[Transcribed page contents]
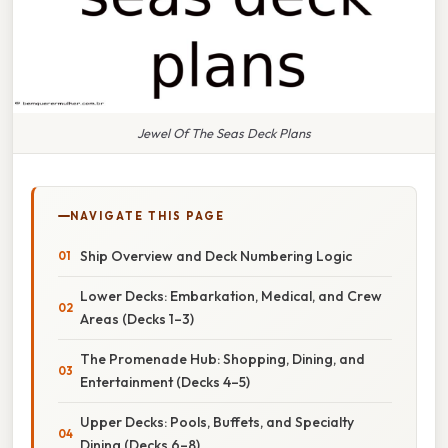
Jewel Of The Seas Deck Plans
NAVIGATE THIS PAGE
Ship Overview and Deck Numbering Logic
Lower Decks: Embarkation, Medical, and Crew
Areas (Decks 1–3)
The Promenade Hub: Shopping, Dining, and
Entertainment (Decks 4–5)
Upper Decks: Pools, Buffets, and Specialty
Dining (Decks 6–8)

**WHAT IS REQUIRED**
For each entry, copy the text exactly and leave out any image it carries.

**TASK SOLUTION**
Jewel Of The Seas Deck Plans
NAVIGATE THIS PAGE
Ship Overview and Deck Numbering Logic
Lower Decks: Embarkation, Medical, and Crew
Areas (Decks 1–3)
The Promenade Hub: Shopping, Dining, and
Entertainment (Decks 4–5)
Upper Decks: Pools, Buffets, and Specialty
Dining (Decks 6–8)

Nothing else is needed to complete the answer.